October 13, 2004 (by Lieven Dewitte) - Pratt & Whitney Canada has won a major contract to build a component for the engine under development by its U.S. parent company to power the Lockheed Martin F-35 Joint Strike Fighter.
The initial contract is worth $100 million US, while the Canadian subsidiary is bidding for more business on the program, Louis Chenevert, president of Pratt & Whitney, said Tuesday.

"There are other possibilities for other pieces," Chenevert said at a news conference at Pratt & Whitney Canada's headquarters and main manufacturing facility, in this city adjacent to Montreal.

It marks the largest contract so far won by a Canadian firm for the Joint Strike Fighter program, a new-generation fighter aircraft that will be used by the U.S., Britain and six other countries.

Pratt & Whitney Canada will manufacture a bladed compressor rotor for the Joint Strike Fighter's F135 engine. The component is made of a titanium alloy and turns at 12,000 revolutions per minute.

Michael Slack, project manager for the Department of National Defence, said companies across Canada have so far nabbed 129 Joint Strike Fighter contracts worth $1.5 billion (U.S.).
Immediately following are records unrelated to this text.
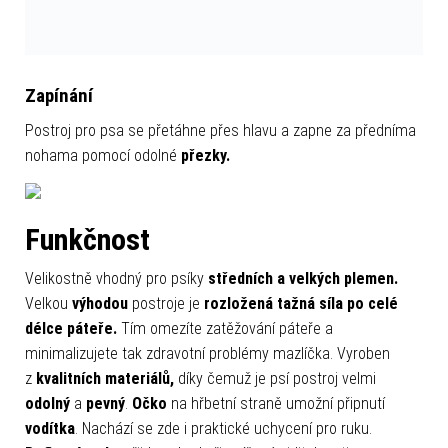
Zapínání
Postroj pro psa se přetáhne přes hlavu a zapne za předníma
nohama pomocí odolné
přezky.
Funkčnost
Velikostně vhodný pro psíky
středních a velkých plemen.
Velkou
výhodou
postroje je
rozložená tažná síla po celé
délce páteře.
Tím omezíte zatěžování páteře a
minimalizujete tak zdravotní problémy mazlíčka. Vyroben
z
kvalitních materiálů,
díky čemuž je psí postroj velmi
odolný
a
pevný
.
Očko
na hřbetní straně umožní připnutí
vodítka
. Nachází se zde i praktické uchycení pro ruku.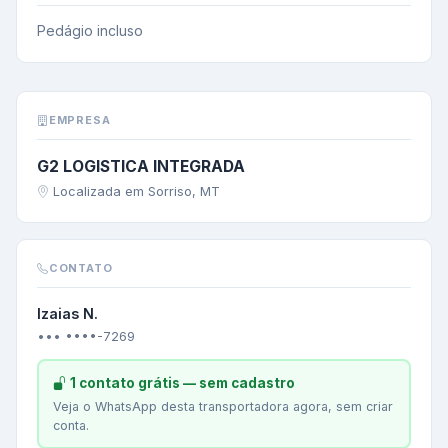
Pedágio incluso
EMPRESA
G2 LOGISTICA INTEGRADA
Localizada em Sorriso, MT
CONTATO
Izaias N.
••• ••••-7269
1 contato grátis — sem cadastro
Veja o WhatsApp desta transportadora agora, sem criar
conta.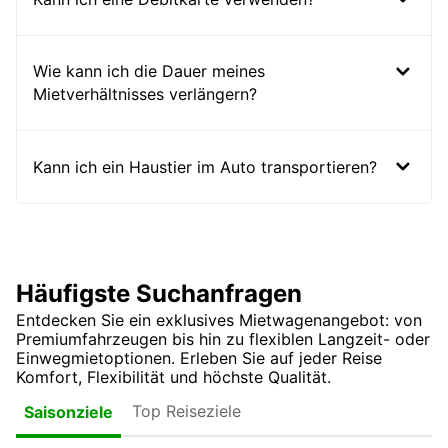
Wie kann ich die Dauer meines
Mietverhältnisses verlängern?
Kann ich ein Haustier im Auto transportieren?
Häufigste Suchanfragen
Entdecken Sie ein exklusives Mietwagenangebot: von
Premiumfahrzeugen bis hin zu flexiblen Langzeit- oder
Einwegmietoptionen. Erleben Sie auf jeder Reise
Komfort, Flexibilität und höchste Qualität.
Top Reiseziele
Saisonziele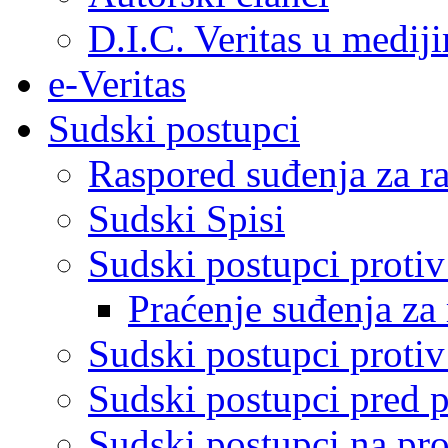
D.I.C. Veritas u medij
e-Veritas
Sudski postupci
Raspored suđenja za ra
Sudski Spisi
Sudski postupci proti
Praćenje suđenja za 
Sudski postupci proti
Sudski postupci pred 
Sudski postupci na pro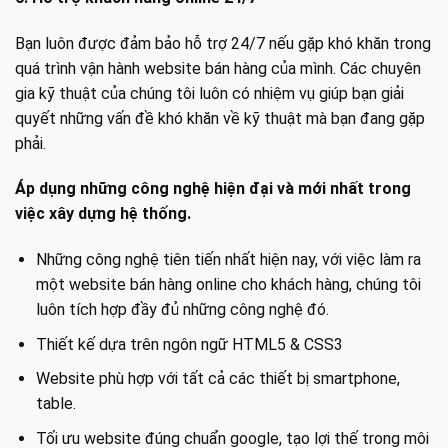
Bạn luôn được đảm bảo hỗ trợ 24/7 nếu gặp khó khăn trong
quá trình vận hành website bán hàng của mình. Các chuyên
gia kỹ thuật của chúng tôi luôn có nhiệm vụ giúp bạn giải
quyết những vấn đề khó khăn về kỹ thuật mà bạn đang gặp
phải.
Áp dụng những công nghệ hiện đại và mới nhất trong
việc xây dựng hệ thống.
Những công nghệ tiên tiến nhất hiện nay, với việc làm ra
một website bán hàng online cho khách hàng, chúng tôi
luôn tích hợp đầy đủ những công nghệ đó.
Thiết kế dựa trên ngôn ngữ HTML5 & CSS3
Website phù hợp với tất cả các thiết bị smartphone,
table.
Tối ưu website đúng chuẩn google, tạo lợi thế trong môi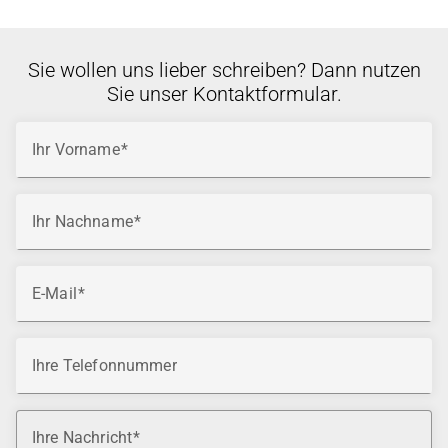
Sie wollen uns lieber schreiben? Dann nutzen
Sie unser Kontaktformular.
Ihr Vorname
Ihr Nachname
E-Mail
Ihre Telefonnummer
Ihre Nachricht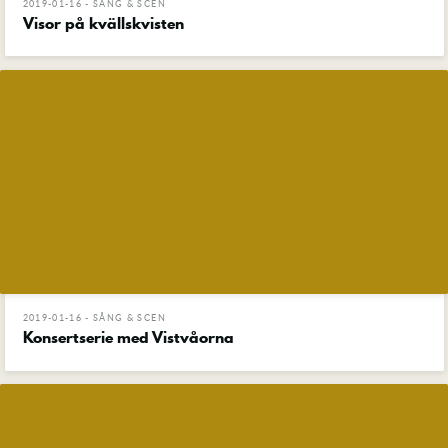
2019-01-16 - SÅNG & SCEN
Visor på kvällskvisten
2019-01-16 - SÅNG & SCEN
Konsertserie med Vistvåorna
Slack said total Canadian economic fallout from the fighter program over its lifetime of about 30 years is estimated to be between $8 billion and $10 billion (U.S.).

National partners have contributed to the $40.5 billion (U.S.) in development costs for the aircraft, which is scheduled to make its first flights in 2006.

Britain, committed to buying many the aircraft for its armed forces, has invested $2 billion (U.S.), while the Canadian government contributed a modest $150 million (U.S.), called a level three stage of commitment.

But Rear Admiral Steven Enewold, program executive officer, U.S. Navy, for the Joint Strike Fighter program, said the Canadian government commitment has helped Canadian firms win orders for a program.

"Clearly we have a preference for companies in our partner countries," Enewold said.

The other partner nations are Italy, the Netherlands, Turkey, Denmark, Norway and Australia.

Current plans are to produce some 5,000 jets from 2007 to 2028.

Canada has not yet decided whether to purchase the fighter as a replacement for its CF-18s, which are expected to be ready to retire by 2018.

Pratt & Whitney, a unit of United Technologies Corp. of Hartford, Conn., is one of two companies that will provide engines for the Joint Strike Fighter. Chenevert said his company is currently three years ahead of its competitor, General Electric, in development.

Pratt & Whitney got its 10-year, $4.8-billion US contract to develop the engine in 2001.